Pub Date : 2025-09-02DOI: 10.1016/j.anireprosci.2025.107986
Dorota Katarzyńska-Banasik, Anna Kozubek, Kinga Kowalik-Chanek, Andrzej Sechman
Irisin, a myokine/adipokine released during physical activity, has attracted attention for its regulatory effects on various physiological processes, including metabolism and reproduction. This study was performed to investigate the presence of fibronectin type III domain-containing protein 5 (FNDC5) in chicken granulosa cells (GCs) using immunocytochemistry and to assess the effect of irisin, the extracellular fragment of FNDC5, on these cells, which play a crucial role in progesterone (P4) production and follicle maturation. We measured cell viability, mRNA expression of the luteinising hormone receptor (LHR), the expression of steroidogenic genes (StAR, CYP11A1, and 3BHSD), and P4 secretion in GCs of chicken ovarian follicles. The results showed that irisin reduced the viability of all cultured GCs at different concentrations (0.5, 2.5, and 5 ng/mL). Real-time reverse transcription quantitative PCR demonstrated decreased expression of LHR and 3BHSD at 0.5 ng/mL irisin across GCs from preovulatory follicles of all stages (F3, F2 and F1), and elevated expression of StAR, 3BHSD, and LHR at 5 ng/mL in GCs from F1 follicles.
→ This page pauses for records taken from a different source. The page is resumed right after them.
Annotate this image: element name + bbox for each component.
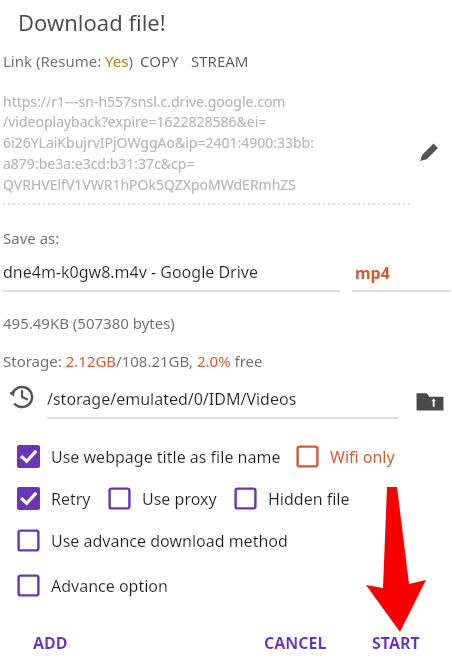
button[interactable]: START (368, 628, 424, 658)
button[interactable]: Wifi only (296, 445, 395, 468)
button[interactable]: History (8, 383, 36, 411)
staticText: Use webpage title as file name (51, 446, 281, 468)
button[interactable]: COPY (133, 51, 186, 71)
button[interactable]: STREAM (186, 51, 254, 71)
staticText: Storage: 2.12GB/108.21GB, 2.0% free (3, 351, 263, 371)
button[interactable]: Hidden file (234, 487, 257, 510)
staticText: Link (Resume: Yes) (3, 51, 133, 71)
staticText: ADD (33, 632, 68, 654)
button[interactable]: Use webpage title as file name (17, 445, 281, 468)
button[interactable]: Use webpage title as file name (17, 445, 40, 468)
button[interactable]: Use advance download method (17, 529, 288, 552)
button[interactable]: Use proxy (108, 487, 217, 510)
button[interactable]: Wifi only (296, 445, 319, 468)
staticText: CANCEL (264, 632, 327, 654)
button[interactable]: Advance option (17, 574, 40, 597)
button[interactable]: Advance option (17, 574, 168, 597)
staticText: Use advance download method (51, 530, 288, 552)
staticText: Hidden file (268, 488, 350, 510)
staticText: Use proxy (142, 488, 217, 510)
button[interactable]: Use proxy (108, 487, 131, 510)
staticText: /storage/emulated/0/IDM/Videos (47, 388, 297, 410)
staticText: Save as: (3, 228, 60, 248)
button[interactable]: Choose folder (414, 385, 446, 417)
staticText: Download file! (18, 7, 166, 37)
staticText: Retry (51, 488, 91, 510)
button[interactable]: CANCEL (260, 628, 331, 658)
button[interactable]: ADD (29, 628, 72, 658)
button[interactable]: Hidden file (234, 487, 350, 510)
button[interactable]: Retry (17, 487, 91, 510)
staticText: Advance option (51, 575, 168, 597)
staticText: mp4 (355, 262, 390, 284)
staticText: Wifi only (330, 446, 395, 468)
staticText: STREAM (191, 51, 249, 71)
button[interactable]: Use advance download method (17, 529, 40, 552)
staticText: https://r1---sn-h557snsl.c.drive.google.… (3, 92, 408, 195)
button[interactable]: Edit link (415, 138, 443, 166)
staticText: COPY (140, 51, 179, 71)
staticText: 495.49KB (507380 bytes) (3, 313, 175, 333)
staticText: dne4m-k0gw8.m4v - Google Drive (3, 261, 259, 283)
button[interactable]: Retry (17, 487, 40, 510)
staticText: START (372, 632, 420, 654)
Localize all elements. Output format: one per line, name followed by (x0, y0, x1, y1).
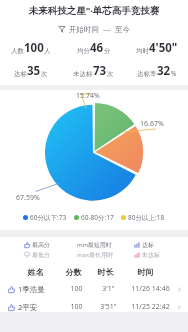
staticText: 100 (24, 40, 44, 56)
staticText: 次 (41, 70, 48, 78)
staticText: 3'1" (93, 284, 124, 294)
staticText: 60分以下:73 (30, 213, 67, 222)
other: Filter (58, 25, 66, 33)
button[interactable]: min最短用时 (77, 241, 112, 249)
staticText: 100 (60, 284, 93, 294)
staticText: 46 (90, 40, 104, 56)
staticText: max最长用时 (77, 251, 114, 259)
button[interactable]: 60分以下:73 (23, 213, 67, 222)
button[interactable]: 80分以上:18 (121, 213, 165, 222)
button[interactable]: Like (0, 302, 188, 312)
staticText: 3'51" (93, 302, 124, 312)
staticText: 11/26 14:46 (124, 284, 177, 294)
other: Like (8, 304, 15, 311)
staticText: 15.74% (76, 91, 100, 101)
button[interactable]: 最低分 (24, 251, 50, 259)
staticText: 100 (60, 302, 93, 312)
staticText: 时长 (90, 267, 121, 277)
staticText: 最低分 (32, 251, 50, 259)
staticText: 时间 (121, 267, 170, 277)
staticText: 未达标 (73, 70, 93, 78)
button[interactable]: 60-80分:17 (74, 213, 114, 222)
staticText: 67.59% (16, 193, 40, 203)
staticText: 1季浩曼 (18, 284, 60, 294)
staticText: 4'50" (149, 40, 178, 56)
staticText: 均时 (136, 47, 149, 55)
other: Like (8, 286, 15, 293)
staticText: 2平安 (18, 302, 60, 312)
staticText: 人数 (11, 47, 24, 55)
staticText: 分 (104, 47, 111, 55)
staticText: 达标率 (137, 70, 157, 78)
staticText: 分数 (57, 267, 90, 277)
button[interactable]: 达标 (134, 241, 154, 249)
button[interactable]: Like (0, 284, 188, 294)
staticText: 均分 (77, 47, 90, 55)
staticText: 35 (27, 63, 41, 79)
staticText: 最高分 (32, 241, 50, 249)
staticText: — (103, 24, 111, 34)
staticText: 至今 (115, 25, 130, 34)
staticText: 达标 (142, 241, 154, 249)
staticText: 16.67% (140, 119, 164, 129)
button[interactable]: 未达标 (134, 251, 160, 259)
staticText: 32 (157, 63, 171, 79)
staticText: 次 (107, 70, 114, 78)
staticText: 姓名 (14, 267, 57, 277)
staticText: 60-80分:17 (81, 213, 114, 222)
staticText: 未来科技之星"·单芯高手竞技赛 (8, 4, 180, 17)
button[interactable]: max最长用时 (77, 251, 114, 259)
staticText: % (171, 69, 177, 78)
staticText: 未达标 (142, 251, 160, 259)
staticText: 人 (44, 47, 51, 55)
staticText: 开始时间 (69, 25, 99, 34)
staticText: 80分以上:18 (128, 213, 165, 222)
staticText: 73 (93, 63, 107, 79)
button[interactable]: 最高分 (24, 241, 50, 249)
staticText: min最短用时 (77, 241, 112, 249)
button[interactable]: Filter (0, 23, 188, 35)
staticText: 11/25 22:42 (124, 302, 177, 312)
staticText: 达标 (14, 70, 27, 78)
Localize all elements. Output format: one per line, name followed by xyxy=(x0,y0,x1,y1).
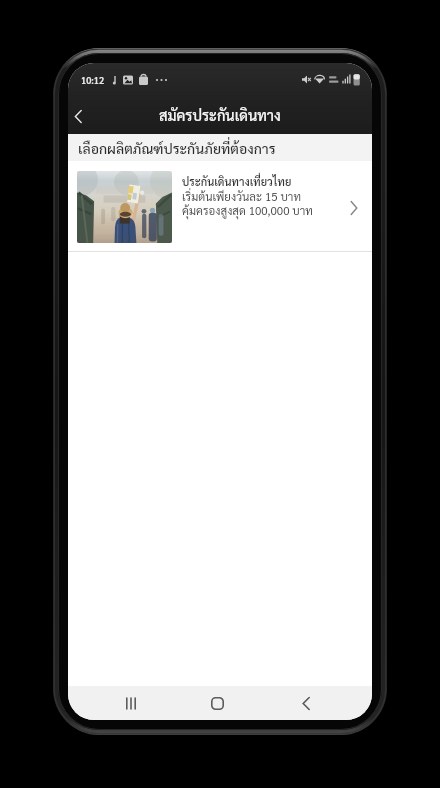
staticText: ประกันเดินทางเที่ยวไทย xyxy=(182,174,292,188)
staticText: เริ่มต้นเพียงวันละ 15 บาท xyxy=(182,189,301,204)
staticText: 10:12 xyxy=(81,74,105,86)
button[interactable] xyxy=(291,688,321,718)
staticText: คุ้มครองสูงสุด 100,000 บาท xyxy=(182,203,313,218)
button[interactable]: ประกันเดินทางเที่ยวไทย xyxy=(68,161,372,251)
staticText: สมัครประกันเดินทาง xyxy=(159,106,281,125)
button[interactable] xyxy=(116,688,146,718)
button[interactable] xyxy=(68,103,88,129)
staticText: เลือกผลิตภัณฑ์ประกันภัยที่ต้องการ xyxy=(78,139,276,157)
button[interactable] xyxy=(202,688,232,718)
Furthermore, irisin decreased P4 secretion from GCs isolated from F3 and F2 follicles, but increased the release of this hormone from F1 follicles at a 5 ng/mL concentration. These findings suggest that irisin may play a modulatory role in the maturation and ovulation of chicken ovarian follicles by influencing cell proliferation, gene expression, and hormone production depending on the dose and stage of follicle development.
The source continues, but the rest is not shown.